Λc mesons are short lived particles which decay, few fractions of a second after their production, very close to the main interaction point of the collision. Experimentally they can be identified by looking at their decay products. The main challenge for us is being able to discriminate between:

  • real (or signal) candidates
  • fake (background) candidates, not coming from a real decay, but produced in the random association of uncorrelated particles

As shown in the Figure above, the signal component is visible as a peak in a histogram of invariant mass. We want to enhance this peak, and in particular increase the signal over background ratio of this signal.

Selection variables (or features) can be used to discriminate between signal and background candidates. As shown in the plot below, the distributions of the selection variables can be significantly different for signal and background candidates.

We want to define an optimal selection, which makes use of all the useful selection variables to increase the purity of our signal sample. The complete list of selection variables for this analysis (and for all the others) can be found in our database file Λc variables

How can we isolate signal and background for the training?

Since we extract the amount of signal on a statistical basis (via a fit) we cannot know, in the data, if one candidate is a signal or a background candidate. We can however use a trick to prepare our machine learning sample. We therefore get signal events from dedicated simulations where we identify signal candidates. On the other side, we get background candidates from real data after excluding the region where we can have real signals (green regions in the figure).

Get some input data!

Download from lxplus the two files that contain data and Monte Carlo Λc candidates in proton-proton collisions collected with the ALICE detector at CERN. From the main folder of the repository, execute the following lines replacing <my_cern_user> with your NICE name :

cd machine_learning_hep/data
mkdir inputroot
scp <my_cern_user>@lxplus.cern.ch:/afs/cern.ch/work/g/ginnocen/public/exampleInputML/*.root ./inputroot/

If you don't have a lxplus account, you can find the same files in this dropbox folder: inputroot

Run the optimisation

The file doclassification_regression.py in the folder machine_learning_hep is the main script you will use to perform the analysis. This macro provides several functionalities.

Choose your classification problem

You can select the type of optimisation problem you want to perform. In our case we will keep the default values, which are the one needed for doing the Λc study.

mltype = "BinaryClassification"
mlsubtype = "HFmeson"
case = "Lc"

Choose the transverse momentum region

You can select the transverse momentum region you want to consider in the optimisation. In our case we will focus one range from 2 to 4 GeV/c as in the default settings.

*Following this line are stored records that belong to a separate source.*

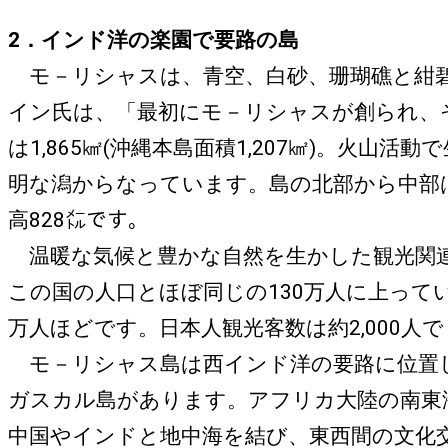
2．インド洋の楽園で要路の島
モ－リシャスは、青空、白砂、珊瑚礁と紺碧
イン氏は、「最初にモ－リシャスが創られ、
は1,865㎢(沖縄本島面積1,207㎢)。
明な潟からなっています。島の北部から中部
高828㍍です。
温暖な気候と豊かな自然を生かした観光関連
この国の人口とほぼ同じの130万人に上って
万人ほどです。日本人観光客数は約2,000人
モ－リシャス島は西インド洋の要路に位置し
ガスカル島があります。アフリカ大陸の南東海
中国やインドと地中海を結び、東西間の文化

var_skimming = ["pt_cand_ML"]
varmin = [2]
varmax = [4]

Choose the number of signal and background candidates you want to use for the optimisation:

As it will be described later we need to define a training sample of pure signal and background candidates. The larger the number of candidates we will consider the more accurate (up to a certain point!) the optimisation will be. I would suggest to start with the default settings and increase it according to the computing power of your machine.

nevt_sig = 1000
nevt_bkg = 1000

Prepare your training and testing sample :

By setting the parameter

loadsampleoption = 1

you prepare the ML sample. In our analysis case, signal candidates will be taken from Monte-Carlo simulations and 1000 background candidates will be taken from data in a region of mass where no signal is present (called side-band regions).

Prepare your training and testing sample :

By activating one (or more) of these bit you will activate different types of algorithms.

activate_scikit = 0
activate_xgboost = 1
activate_keras = 0

For a first look, we suggest to use the XGBoost algorithm, which is the fastest.

Do the training and the testing:

By activating this two bits you will tell the script to run the training and the testing of your algorithms. In the training step, the trained models will be saved locally. In the testing step, a dataframe and a new TTree with the probabilities obtained for each algorithm for each candidate will be saved.

dotraining = 1
dotesting = 1

Validation tools:

A long list of validation utilities, which includes score cross validation, ROC curves, learning curves, feature importance can be activated using the following bits:

docrossvalidation = 1
dolearningcurve = 1
doROC = 1
doboundary = 1
doimportance = 1